Такую музыку Копенкин никогда не слышал — она почти выговаривала слова, лишь немного не договаривая их, и поэтому они оставались неосуществленной тоской.
— Лучше б музыка договаривала, что ей надо, — волновался Копенкин. — По звуку — это он меня к себе зовет, а подойдешь — он все равно не перестанет играть».
Да, кроме вальса, закрывающего жизненный сезон, есть и иная — «неосуществленная тоска», — то, что недоиграл проштрафившийся охранник, то, в чем виноваты закат и осень.
Отзвук «недоигранного такта» Асаева, страдавшего всю жизнь астмой и ушедшего в один из ее приступов, не только оставляет траурный вальс без удушливой коды, но и чуть не отменяет приговор:
Эту связь мне диктует ритмичный и мной
Неразгаданный голос. На ноте одной
Непрерывно звучащий, зовущий к себе!
Он гнездится навязчиво в каждой судьбе!
Он тревожит в веселье и светит в беде,
Просочившись во всё на земле и воде.
Недоступен и близок, как умерший день,
Как сегодняшней плоти вчерашняя тень.
И о нем я хочу, но не смею сказать,
Словно горло нашло, но боится отдать.
Словно нота стучится в свой собственный круг…
Это больше, чем выдох, но меньше, чем звук.
Эти голос и выдох — не только рождение голоса флейты или гобоя, они «меньше, чем звук». О выдохе заставляет вспомнить загадочное свидетельство друга Асаева: «На первом в жизни восхождении Илюха стал свидетелем несчастного случая. Просто на его глазах <…> сорвалась девушка. <…> Илюха, который первый день в горах и технически абсолютно неподготовлен, устремился на помощь. <…> Девушка в крови, без сознания. <…> Два часа до прихода спасотряда Илюха поддерживал в ней жизнь, делал искусственное дыхание. Потом помогал спускать по стене и по осыпи. К сожалению, она умерла в больнице…

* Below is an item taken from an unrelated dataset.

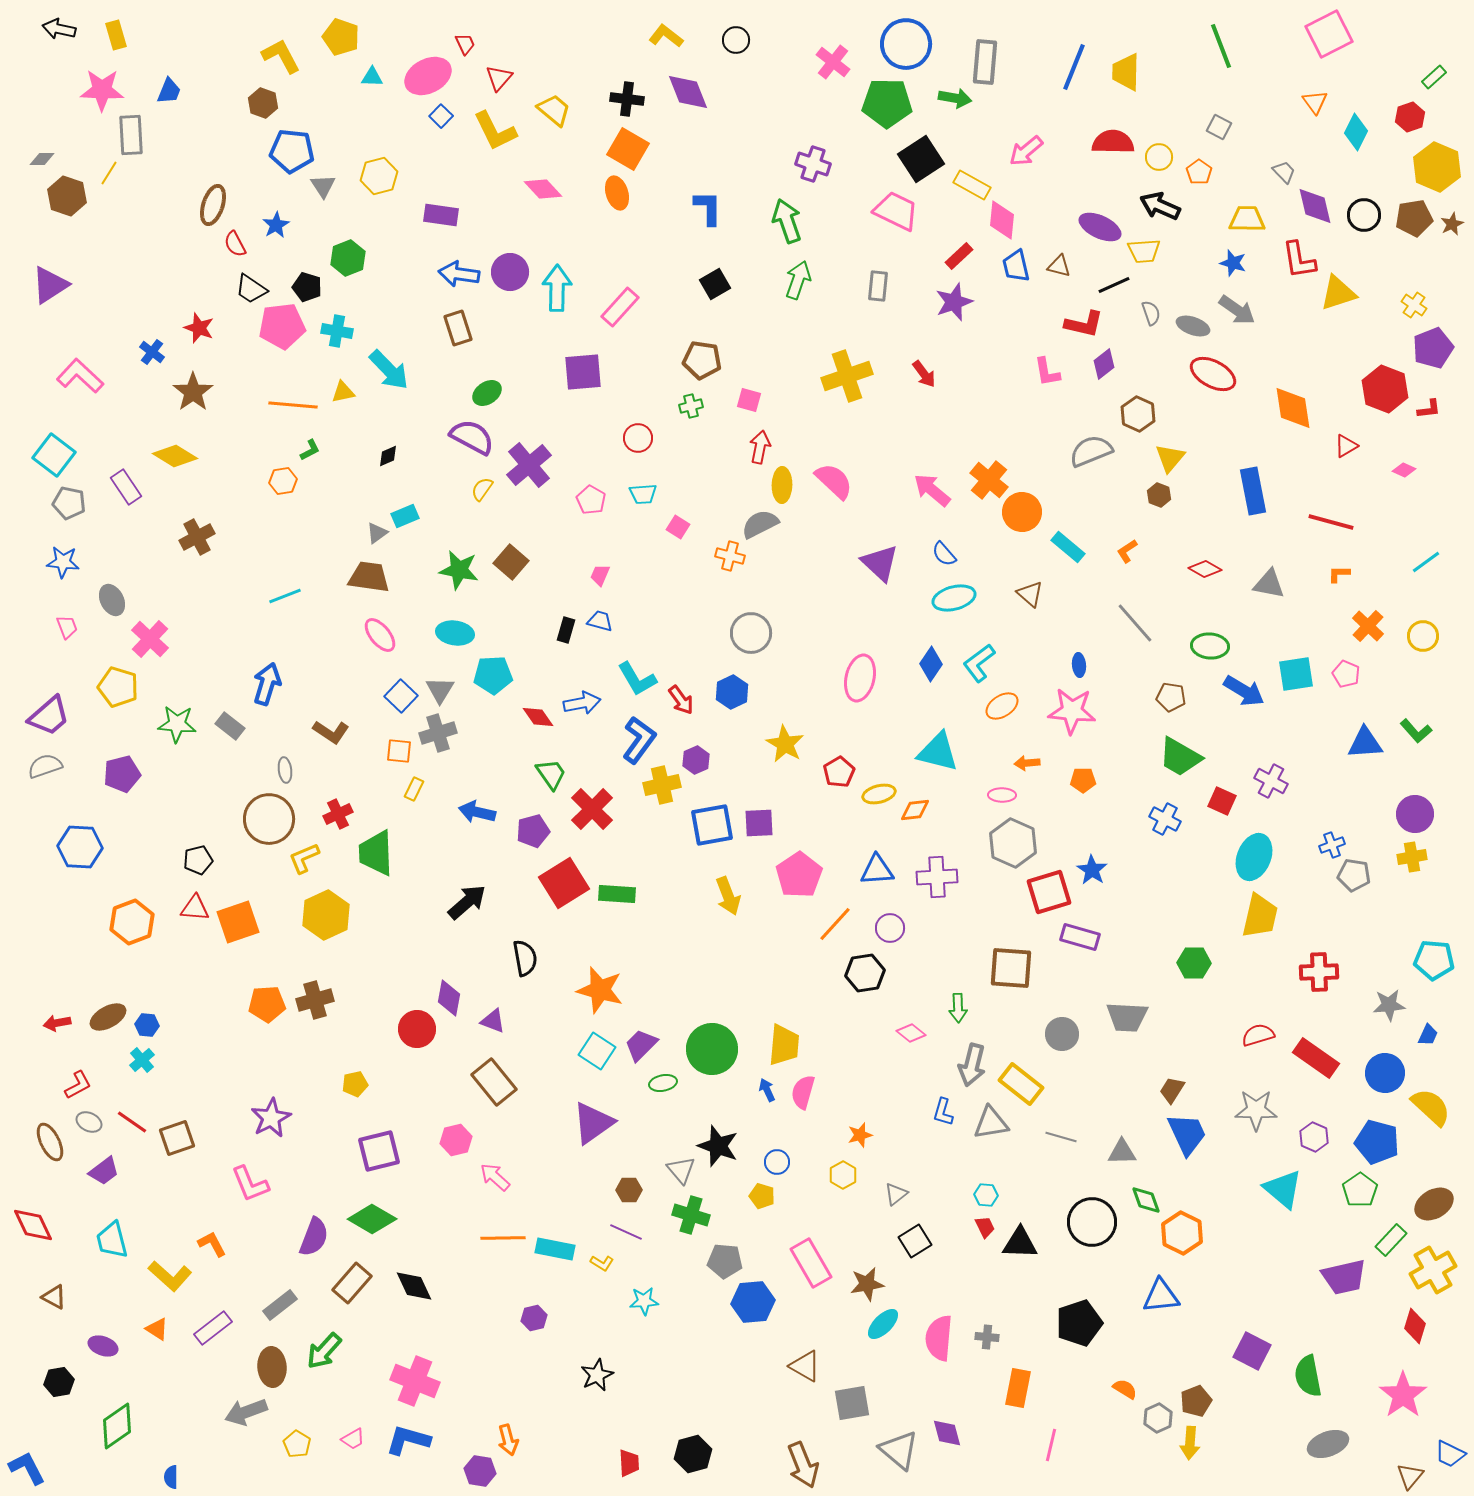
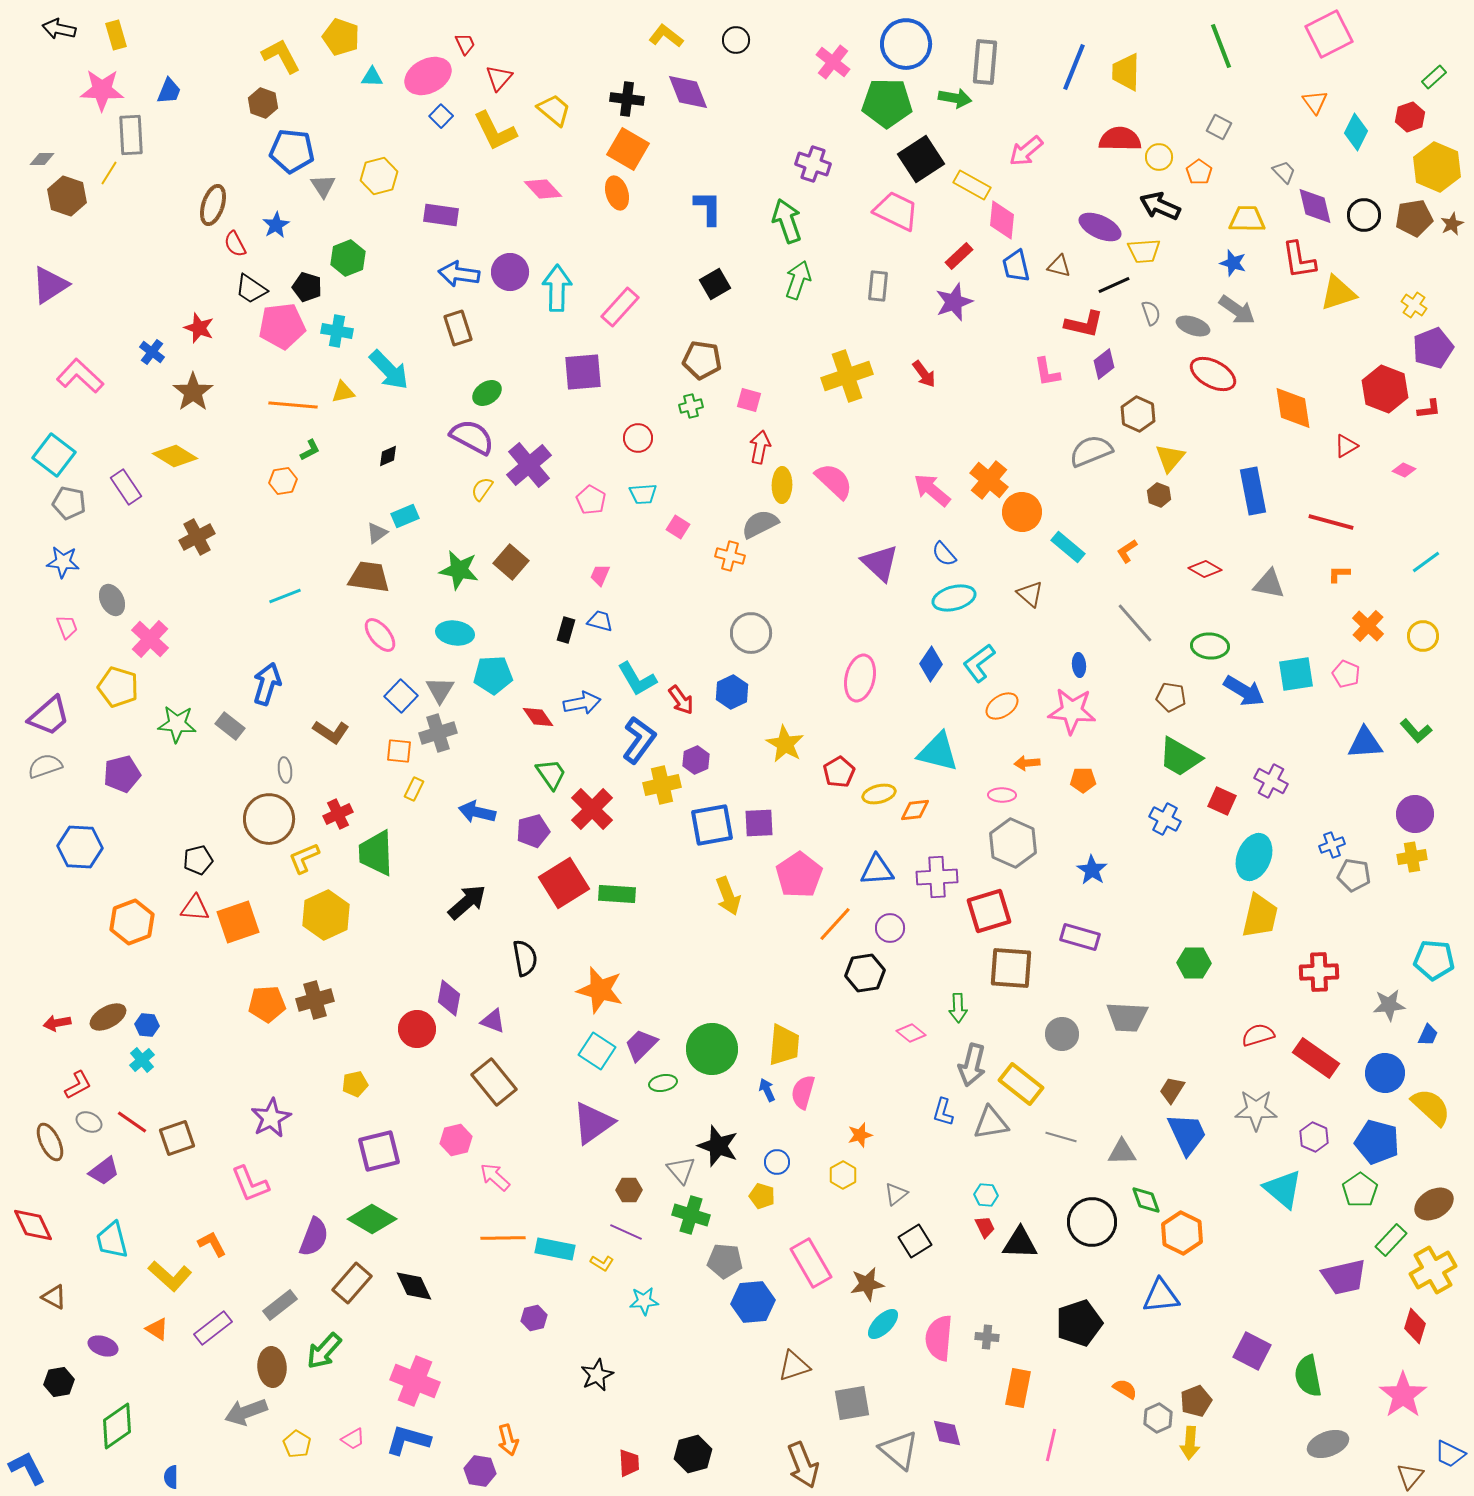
red semicircle at (1113, 142): moved 7 px right, 3 px up
red square at (1049, 892): moved 60 px left, 19 px down
brown triangle at (805, 1366): moved 11 px left; rotated 48 degrees counterclockwise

Видимо, в тот день родились строчки: „Это все он виноват, / Ранний ноябрьский закат. / Осень и жалость (так. — Р. К.) нервно прижались (так. — Р. К.) / К лютой российской зиме…“
<…> то, что произошло на горе, по признанию самого автора, определило настроение этой странной, а на самом деле страшной песни».
Вот откуда «…облизывал лица, дождями смывая следы, / Злой ноябрь».
Нота, вырванная кем-то из жизни, близкая и дальняя, как «умерший день» и «Ранний ноябрьский закат», тревожная и гармоническая, иная, чем диктовал лейтенант с дирижерским хлыстом, так и не пришла, но всегда где-то близко, рвется в сердце, в горло, дает порой мучительную, почти всегда пустую надежду, как «фонарик» в конце пути.